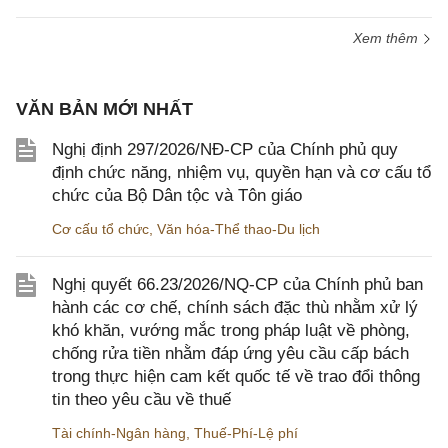
Xem thêm
VĂN BẢN MỚI NHẤT
Nghị định 297/2026/NĐ-CP của Chính phủ quy
định chức năng, nhiệm vụ, quyền hạn và cơ cấu tổ
chức của Bộ Dân tộc và Tôn giáo
Cơ cấu tổ chức
,
Văn hóa-Thể thao-Du lịch
Nghị quyết 66.23/2026/NQ-CP của Chính phủ ban
hành các cơ chế, chính sách đặc thù nhằm xử lý
khó khăn, vướng mắc trong pháp luật về phòng,
chống rửa tiền nhằm đáp ứng yêu cầu cấp bách
trong thực hiện cam kết quốc tế về trao đổi thông
tin theo yêu cầu về thuế
Tài chính-Ngân hàng
,
Thuế-Phí-Lệ phí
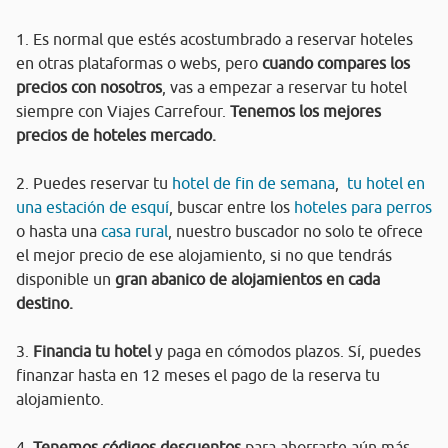
1. Es normal que estés acostumbrado a reservar hoteles
en otras plataformas o webs, pero
cuando compares los
precios con nosotros
, vas a empezar a reservar tu hotel
siempre con Viajes Carrefour.
Tenemos los mejores
precios de hoteles mercado.
2. Puedes reservar tu
hotel de fin de semana
,
tu hotel en
una estación de esquí
, buscar entre los
hoteles para perros
o hasta una
casa rural
, nuestro buscador no solo te ofrece
el mejor precio de ese alojamiento, si no que tendrás
disponible un
gran abanico de alojamientos en cada
destino.
3.
Financia tu hotel
y paga en cómodos plazos. Sí, puedes
finanzar hasta en 12 meses el pago de la reserva tu
alojamiento.
4.
Tenemos códigos descuentos
para ahorrarte aún más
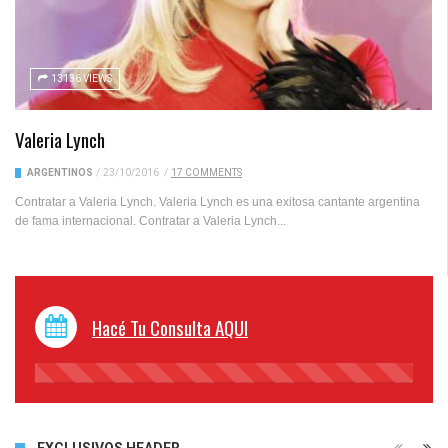
13136 VIEWS
Valeria Lynch
ARGENTINOS
/
23/10/2016
/
17 COMMENTS
Contratar a Valeria Lynch. Valeria Lynch es una exitosa cantante argentina
de fama internacional. Contratar a Valeria Lynch...
Hacé Tu Consulta AQUI
45%
Complete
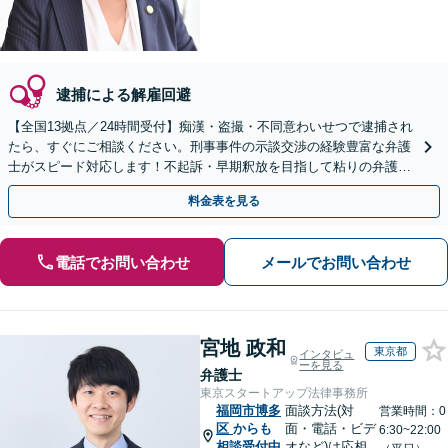
逮捕による解雇回避
【全国13拠点／24時間受付】痴漢・盗撮・不同意わいせつで逮捕され
たら、すぐにご相談ください。刑事事件の示談交渉の経験豊富な弁護
士がスピード対応します！不起訴・早期釈放を目指して粘りの弁護活
動を行います。
料金表を見る
電話でお問い合わせ
メールでお問い合わせ
宮地 政和
東京都
インタビュ
ーを見る
弁護士
東京スタートアップ法律事務所
福岡市博多
面談方法(対
営業時間：0
区
からも
面・電話・ビデ
6:30~22:00
相談受付中
オなど)は応相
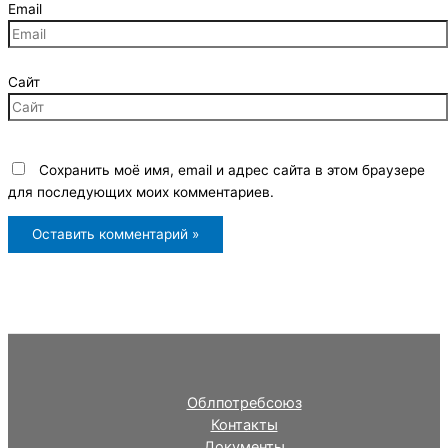
Email
Сайт
Сохранить моё имя, email и адрес сайта в этом браузере
для последующих моих комментариев.
Облпотребсоюз
Контакты
Документы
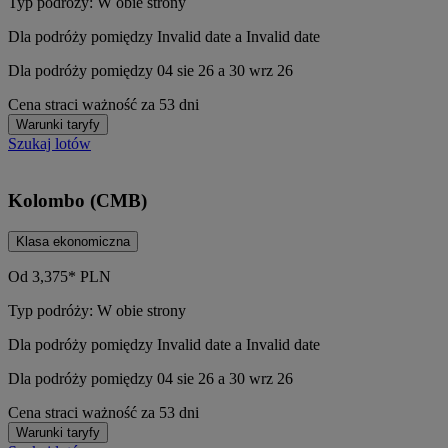
Typ podróży: W obie strony
Dla podróży pomiędzy Invalid date a Invalid date
Dla podróży pomiędzy 04 sie 26 a 30 wrz 26
Cena straci ważność za 53 dni
Warunki taryfy
Szukaj lotów
Kolombo (CMB)
Klasa ekonomiczna
Od
3,375*
PLN
Typ podróży: W obie strony
Dla podróży pomiędzy Invalid date a Invalid date
Dla podróży pomiędzy 04 sie 26 a 30 wrz 26
Cena straci ważność za 53 dni
Warunki taryfy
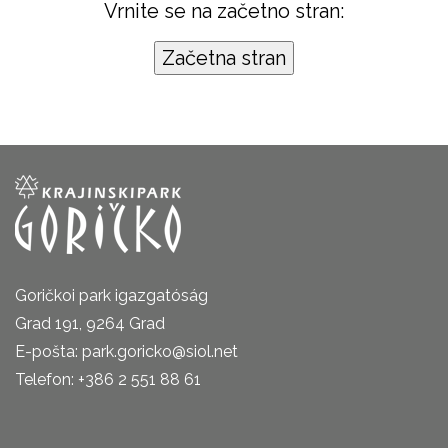
Vrnite se na začetno stran:
Goričkoi park igazgatóság
Grad 191, 9264 Grad
E-pošta: park.goricko@siol.net
Telefon: +386 2 551 88 61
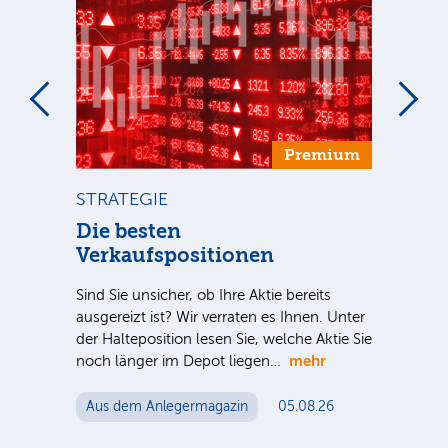
um
Premium
STRATEGIE
ST
ca
Die besten
Di
Verkaufspositionen
Inve
meh
Sind Sie unsicher, ob Ihre Aktie bereits
spe
S-
ausgereizt ist? Wir verraten es Ihnen. Unter
Akti
 für
der Halteposition lesen Sie, welche Aktie Sie
me
mehr
n
noch länger im Depot liegen…
Au
Aus dem Anlegermagazin
05.08.26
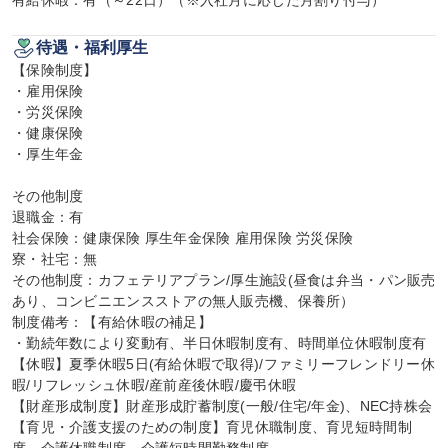
有給休暇：有（～22日）（※入社月に応じた月割り付与）
待遇・福利厚生
【保険制度】

・雇用保険

・労災保険

・健康保険

・厚生年金

その他制度

退職金：有

社会保険：健康保険 厚生年金保険 雇用保険 労災保険

寮・社宅：無

その他制度：カフェテリアプラン/厚生施設(昼食は弁当・パン販売
あり、コンビニエンスストアの無人販売機、保養所）

制度備考：【有給休暇の補足】

・勤続年数により変動有、半日休暇制度有、時間単位休暇制度有

【休暇】夏季休暇5日(有給休暇で取得)/ファミリーフレンドリー休
暇/リフレッシュ休暇/産前産後休暇/慶弔休暇

【財産形成制度】財産形成貯蓄制度(一般/住宅/年金)、NEC持株会

【育児・介護支援のための制度】育児休職制度、育児短時間制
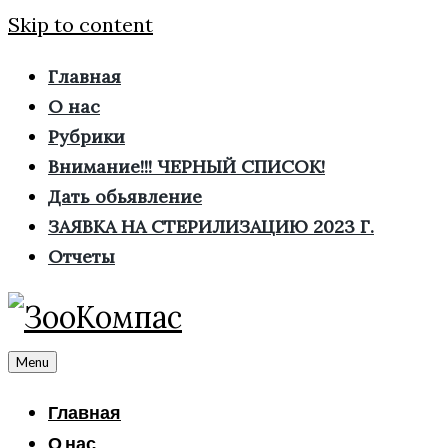
Skip to content
Главная
О нас
Рубрики
Внимание!!! ЧЕРНЫЙ СПИСОК!
Дать обьявление
ЗАЯВКА НА СТЕРИЛИЗАЦИЮ 2023 Г.
Отчеты
Menu
Главная
О нас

****************************************

Prompt:
A faithful copy of each entry is required, and no picture may be carried into it.

Answer section:
Xem thêm
VĂN BẢN MỚI NHẤT
Nghị định 297/2026/NĐ-CP của Chính phủ quy
định chức năng, nhiệm vụ, quyền hạn và cơ cấu tổ
chức của Bộ Dân tộc và Tôn giáo
Cơ cấu tổ chức
,
Văn hóa-Thể thao-Du lịch
Nghị quyết 66.23/2026/NQ-CP của Chính phủ ban
hành các cơ chế, chính sách đặc thù nhằm xử lý
khó khăn, vướng mắc trong pháp luật về phòng,
chống rửa tiền nhằm đáp ứng yêu cầu cấp bách
trong thực hiện cam kết quốc tế về trao đổi thông
tin theo yêu cầu về thuế
Tài chính-Ngân hàng
,
Thuế-Phí-Lệ phí
1. Es normal que estés acostumbrado a reservar hoteles
en otras plataformas o webs, pero
cuando compares los
precios con nosotros
, vas a empezar a reservar tu hotel
siempre con Viajes Carrefour.
Tenemos los mejores
precios de hoteles mercado.
2. Puedes reservar tu
hotel de fin de semana
,
tu hotel en
una estación de esquí
, buscar entre los
hoteles para perros
o hasta una
casa rural
, nuestro buscador no solo te ofrece
el mejor precio de ese alojamiento, si no que tendrás
disponible un
gran abanico de alojamientos en cada
destino.
3.
Financia tu hotel
y paga en cómodos plazos. Sí, puedes
finanzar hasta en 12 meses el pago de la reserva tu
alojamiento.
4.
Tenemos códigos descuentos
para ahorrarte aún más
13136 VIEWS
Valeria Lynch
ARGENTINOS
/
23/10/2016
/
17 COMMENTS
Contratar a Valeria Lynch. Valeria Lynch es una exitosa cantante argentina
de fama internacional. Contratar a Valeria Lynch...
Hacé Tu Consulta AQUI
45%
Complete
逮捕による解雇回避
【全国13拠点／24時間受付】痴漢・盗撮・不同意わいせつで逮捕され
たら、すぐにご相談ください。刑事事件の示談交渉の経験豊富な弁護
士がスピード対応します！不起訴・早期釈放を目指して粘りの弁護活
動を行います。
料金表を見る
電話でお問い合わせ
メールでお問い合わせ
宮地 政和
東京都
インタビュ
ーを見る
弁護士
東京スタートアップ法律事務所
福岡市博多
面談方法(対
営業時間：0
区
からも
面・電話・ビデ
6:30~22:00
相談受付中
オなど)は応相
Email
Сайт
Сохранить моё имя, email и адрес сайта в этом браузере
для последующих моих комментариев.
Облпотребсоюз
Контакты
Документы
Typ podróży: W obie strony
Dla podróży pomiędzy Invalid date a Invalid date
Dla podróży pomiędzy 04 sie 26 a 30 wrz 26
Cena straci ważność za 53 dni
Warunki taryfy
Szukaj lotów
Kolombo (CMB)
Klasa ekonomiczna
Od
3,375*
PLN
Typ podróży: W obie strony
Dla podróży pomiędzy Invalid date a Invalid date
Dla podróży pomiędzy 04 sie 26 a 30 wrz 26
Cena straci ważność za 53 dni
Warunki taryfy
Vrnite se na začetno stran:
Goričkoi park igazgatóság
Grad 191, 9264 Grad
E-pošta: park.goricko@siol.net
Telefon: +386 2 551 88 61
um
Premium
STRATEGIE
ST
ca
Die besten
Di
Verkaufspositionen
Inve
meh
Sind Sie unsicher, ob Ihre Aktie bereits
spe
S-
ausgereizt ist? Wir verraten es Ihnen. Unter
Akti
 für
der Halteposition lesen Sie, welche Aktie Sie
me
mehr
n
noch länger im Depot liegen…
Au
Aus dem Anlegermagazin
05.08.26
有給休暇：有（～22日）（※入社月に応じた月割り付与）
待遇・福利厚生
【保険制度】

・雇用保険

・労災保険

・健康保険

・厚生年金

その他制度

退職金：有

社会保険：健康保険 厚生年金保険 雇用保険 労災保険

寮・社宅：無

その他制度：カフェテリアプラン/厚生施設(昼食は弁当・パン販売
あり、コンビニエンスストアの無人販売機、保養所）

制度備考：【有給休暇の補足】

・勤続年数により変動有、半日休暇制度有、時間単位休暇制度有

【休暇】夏季休暇5日(有給休暇で取得)/ファミリーフレンドリー休
暇/リフレッシュ休暇/産前産後休暇/慶弔休暇

【財産形成制度】財産形成貯蓄制度(一般/住宅/年金)、NEC持株会

【育児・介護支援のための制度】育児休職制度、育児短時間制
Skip to content
Главная
О нас
Рубрики
Внимание!!! ЧЕРНЫЙ СПИСОК!
Дать обьявление
ЗАЯВКА НА СТЕРИЛИЗАЦИЮ 2023 Г.
Отчеты
Menu
Главная
О нас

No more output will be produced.